4.2.2. Wat betreft de periode na het indienen van het verzoek oordeelde de rechtbank het niet met een evenwichtige en zorgvuldige belangenafweging verenigbaar dat het besluit, waarvan is verzocht terug te komen, blijvend aan betrokkene wordt tegengeworpen. Onder verwijzing naar de uitspraak van de Raad van 2 maart 2007 (LJN AZ9652) stelde de rechtbank vast dat het Uwv bij de vaststelling van de restverdiencapaciteit van betrokkene ten onrechte is uitgegaan van een urenomvang van de maatman van 38 uur per week en dient het Uwv bij een nieuw besluit op bezwaar uit te gaan van een urenomvang van 55 uur per week.
5.1. In hoger beroep heeft het Uwv zijn in overweging 3.3 neergelegde standpunt over de betekenis van nieuwe jurisprudentie voor de beoordeling van een verzoek om terug te komen van een rechtens onaantastbaar geworden besluit herhaald en voorts gewezen op de uitspraak van de Raad van 19 februari 2008 (LJN BC4830).
5.2. Betrokkene heeft zijn standpunt herhaald dat het besluit van 17 augustus 2005 met volledige terugwerkende kracht zou moeten worden herzien.

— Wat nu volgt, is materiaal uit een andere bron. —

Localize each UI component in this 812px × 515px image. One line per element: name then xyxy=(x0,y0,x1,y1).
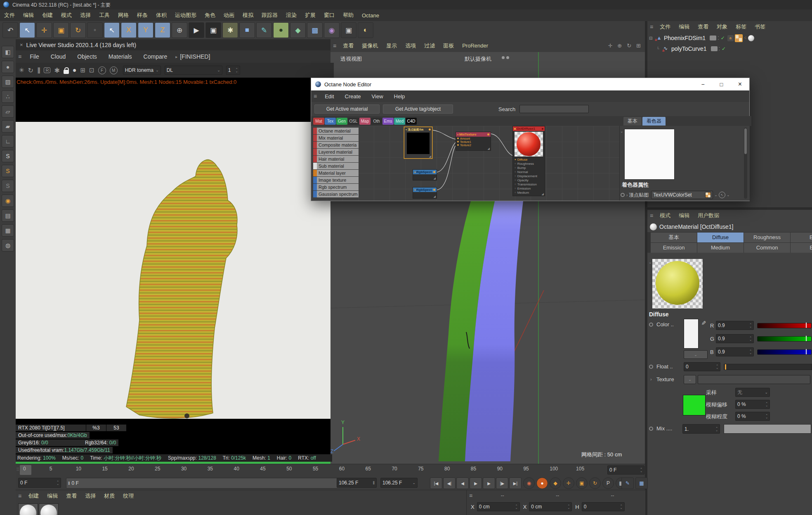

6.1.1. De Raad stelt in de eerste plaats vast dat het Uwv in hoger beroep een besluit op bezwaar van 18 juni 2008 (hierna: besluit 2) heeft overgelegd. Besluit 2 heeft betrekking op een besluit van het Uwv van 6 december 2007, waarbij de mate van arbeidsongeschiktheid van betrokkene met ingang van 2 maart 2007 was gesteld op 45 tot 55%. Bij besluit 2 heeft het Uwv het bezwaar tegen het besluit van 6 december 2007 gegrond verklaard maar de mate van arbeidsongeschiktheid, zoals vastgesteld bij laatstgenoemd besluit, niet gewijzigd. Het Uwv overwoog wel dat bij het besluit van
6 december 2007 uitgegaan had moeten worden van een maatman van 55 uur in plaats van 53,24 uur.

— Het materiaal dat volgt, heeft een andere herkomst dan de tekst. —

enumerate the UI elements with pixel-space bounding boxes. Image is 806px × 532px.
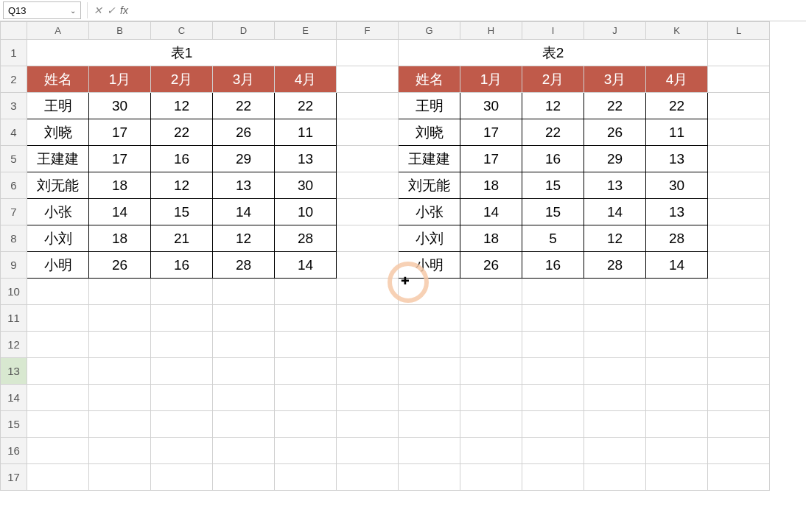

6.1.2. De Raad is van oordeel dat het besluit 2 niet op de voet van artikel 6:19, eerste lid, van de Awb in de onderhavige procedure kan worden betrokken, nu besluit 2 niet kan worden geacht een wijziging of intrekking in te houden van besluit 1, zoals bedoeld in artikel 6:18, eerste lid, van de Awb. Besluit 1 berust immers niet op dezelfde feitelijke grondslag als besluit 2 en ziet bovendien op een datum die ruim één jaar en vier maanden is gelegen voor de datum aan de orde bij besluit 2.
6.2. De Raad is van oordeel dat het hoger beroep van het Uwv slaagt. De Raad verwijst naar zijn ook door het Uwv vermelde uitspraak van 19 februari 2008 (LJN BC4830) volgens welke de jurisprudentie van de Raad inzake duuraanspraken niet (onverkort) van toepassing is op een geval waarin de betrokkene in het genot is van een WAO-uitkering en verzocht heeft om heroverweging van de maatmanuren. Daarbij achtte de Raad van belang dat de WAO enkele wettelijke geregelde mogelijkheden kent om na een intrekking of herziening van een uitkering een besluit te verkrijgen omtrent de gewenste aanspraak op een hogere uitkering vanaf enig tijdstip na de datum van herziening. De Raad ziet geen aanleiding om wat betreft duuraanspraken in dit geval anders te oordelen dan in zijn uitspraak van 19 februari 2008.
6.3. De Raad onderschrijft voorts hetgeen de rechtbank heeft geoordeeld ten aanzien van het verzoek om herziening voorzover dit betreft de periode voorafgaand aan dit verzoek met dien verstande dat, gelet op overweging 6.2, dit oordeel dient te worden betrokken op het verzoek van betrokkene zonder het in de aangevallen uitspraak gemaakte onderscheid in perioden voorafgaand en volgend op het verzoek. De Raad tekent daarbij nog aan dat zijn vaste jurisprudentie, zoals bijvoorbeeld neergelegd in zijn uitspraak van 9 oktober 2007 (LJN BB5409), inzake de betekenis voor een rechtens onaantastbaar geworden besluit van later verschenen jurisprudentie niet anders dient te worden gewogen in een geval als het onderhavige, waarin wel bezwaar is gemaakt tegen het besluit, waarvan herziening is verzocht, maar geen rechtsmiddel is ingesteld tegen de op dat bezwaar genomen beslissing.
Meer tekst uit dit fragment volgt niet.